If I was the interviewee, I'd think very highly of your geek trivia cred, and would perhaps invite you to the next game of Geek Trivial Pursuit. But, I'm not so sure I'd want to work with/for you. If that's your goal, by all means ask away.

  • Note that in an informal situation, geek trivia like this can be fun and entertaining. But, to an interviewee, an interview is anything but fun or informal - why further agitate it with trivial questions that the interviewee doesn't know if you take seriously or not?
Mark Brackett
So your answer is basically that it doesn't matter if someone knows how their programming language works?
BobbyShaftoe
@Bobby - at the extreme edges?
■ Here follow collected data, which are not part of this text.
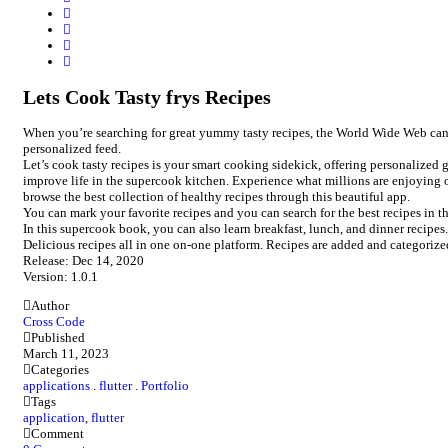
Lets Cook Tasty frys Recipes
When you’re searching for great yummy tasty recipes, the World Wide Web can be 
personalized feed.
Let’s cook tasty recipes is your smart cooking sidekick, offering personalized
improve life in the supercook kitchen. Experience what millions are enjoying 
browse the best collection of healthy recipes through this beautiful app.
You can mark your favorite recipes and you can search for the best recipes in t
In this supercook book, you can also learn breakfast, lunch, and dinner recipes.
Delicious recipes all in one on-one platform. Recipes are added and categoriz
Release: Dec 14, 2020
Version: 1.0.1
Author
Cross Code
Published
March 11, 2023
Categories
applications
.
flutter
.
Portfolio
Tags
application
,
flutter
Comment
Yeah, I'd say it doesn't really matter. I'd much rather someone who can reason, than a spec geek.
Mark Brackett
+4  A: 

Not really fair as an interview question, as it's a bit of a trick question. The good answer I'd want from an interviewee would be more along the lines of "That needs refactoring".

Unless you're looking to hire someone to work on compilers I'm not sure that you need to go that much in depth into the CLR.
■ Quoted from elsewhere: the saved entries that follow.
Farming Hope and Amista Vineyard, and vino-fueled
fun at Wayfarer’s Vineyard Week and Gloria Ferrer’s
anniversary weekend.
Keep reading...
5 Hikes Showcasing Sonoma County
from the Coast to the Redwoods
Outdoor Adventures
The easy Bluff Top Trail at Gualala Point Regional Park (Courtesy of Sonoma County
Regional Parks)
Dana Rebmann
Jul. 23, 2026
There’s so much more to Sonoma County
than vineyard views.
For interview questions I look for things that show the coder's level of understanding in their answer. This is more of an oddity/puzzle.

Keith
Yours is the best answer. When faced with such a question I would try to find an answer but ultimately express my opinion that it is a bad practice to have such puzzles in code and opt for another solution.
Developer Art
A: 

Try a similar sample given below:

class Program
{
    class P
    {}
    class Q : P
    {}

    class A 
    { 
        public void Fee(Q q)
        {
            Console.WriteLine("A::Fee");
        }
    }

    class B : A 
    {   
        public void Fee(P p)
        {
            Console.WriteLine("B::Fee");
        }
    }

    static void Main(string[] args) 
    { 
        B b = new B();   
        /* which Fee is chosen? */  

        b.Fee(new Q());
        Console.ReadKey();
    }
}

The compiler seems to prefer linking the "b.Fee()" call to an available method of the type rather than an inherited method (method of a base type) if the parameter can be implicitly cast to match any such method. I.e. implicit casting of the parameter takes precedence over base class method linking.

Though honestly I find the opposite as more intuitive, because for me an inherited method is just as good as a directly introduced method.